Accordingly, the general consensus I have seen is to just use the specific text of the property in question: if it says “melee weapon,” your melee weapon is still a melee weapon even if you throw it. It is still a bludgeoning weapon even if it is also a piercing weapon and you’re using it for the piercing damage. And so on.

As opposed to something that says “ranged attack” vs. “melee attack.” When you throw a melee weapon, that’s a ranged attack. It’s a ranged attack with a melee weapon, but it’s still a ranged attack and not a melee attack. Properties apply appropriately—“melee weapon” properties apply, “ranged attack” properties apply, “melee attack” properties do not. Likewise, if you have to deal “bludgeoning damage,” and you use your bludgeoning-or-piercing weapon to deal piercing damage, that’s not going to count, even though it would count for something that needs a “bludgeoning weapon.”

The only time the rules talk about separating two uses of a weapon are with double weapons, where each end is a separate weapon¹ and has its own separate magic. For those, using the other end means not getting any of the properties of the other, even the ones that would be compatible. So if a double weapon has a bludgeoning-damage end and a piercing-damage end, like the gnome hooked hammer, when you attack with the piercing damage end you’re only attacking with a piercing weapon, not with a bludgeoning one. Effects apply accordingly.

This is consistent and “honest” to the rules, but kind of annoying because you have to look up the exact wording of each property.

Ultimately, very, very few of these kinds of properties are going to make it really important to abide by those restrictions; most of them are just for flavor, anyway. And most weapons that allow you to switch things up are weaker than weapons that don’t, so you’re “paying” for the privilege. While I would reserve the right to nix particular combinations, my first assumption would be that the game will be better allowing these kinds of synergies.

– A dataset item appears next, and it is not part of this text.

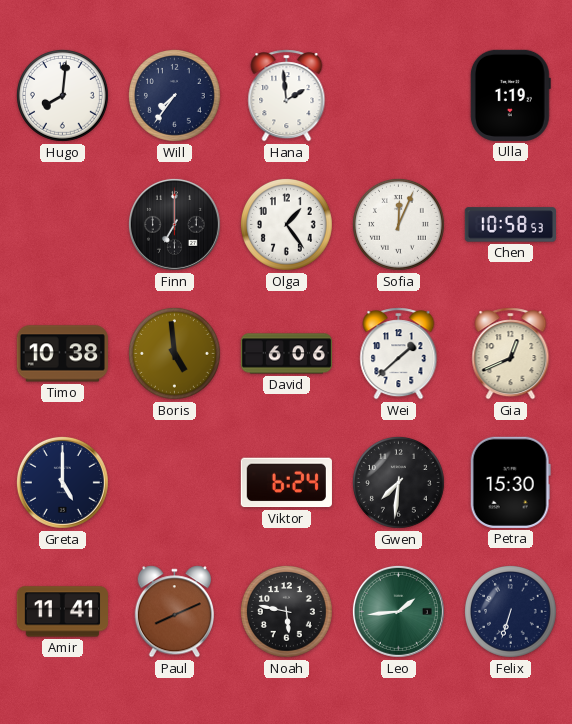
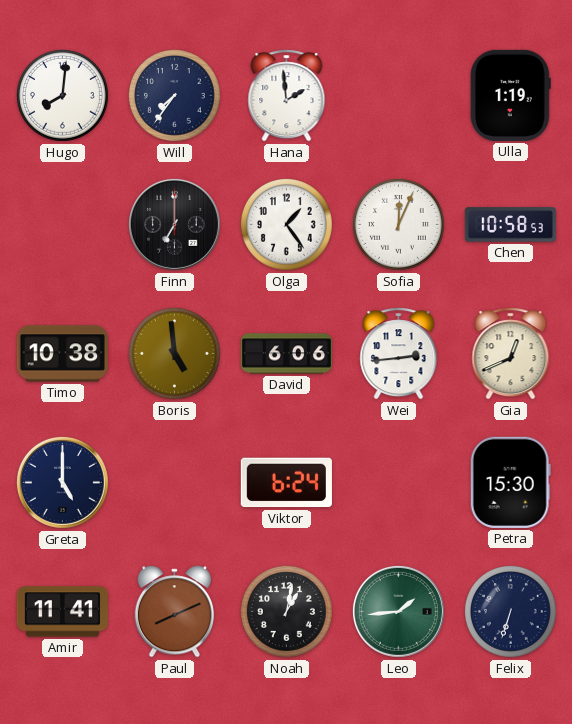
Wei: 1:38 -> 2:44
Gwen: 7:31 -> none
Noah: 5:47 -> 1:02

  1. Technically, the rules for double weapons don’t really do a thorough job of separating the two ends: they’re separate for magical enhancement, and you calculate two-weapon fighting attack penalties as if they were a one-handed weapon and a light weapon, but that’s it. There is a rule-as-written argument that otherwise, the double weapon is one, single, two-handed weapon. That would include having an attack with the piercing end of a gnome hooked hammer count as an attack with a bludgeoning weapon. It would also allow you to calculate your damage as if each end was a two-handed weapon, i.e. 1½×Str to damage, improved Power Attack bonuses, etc. Needless to say, no matter what the rules technically say, almost no one ever plays that way.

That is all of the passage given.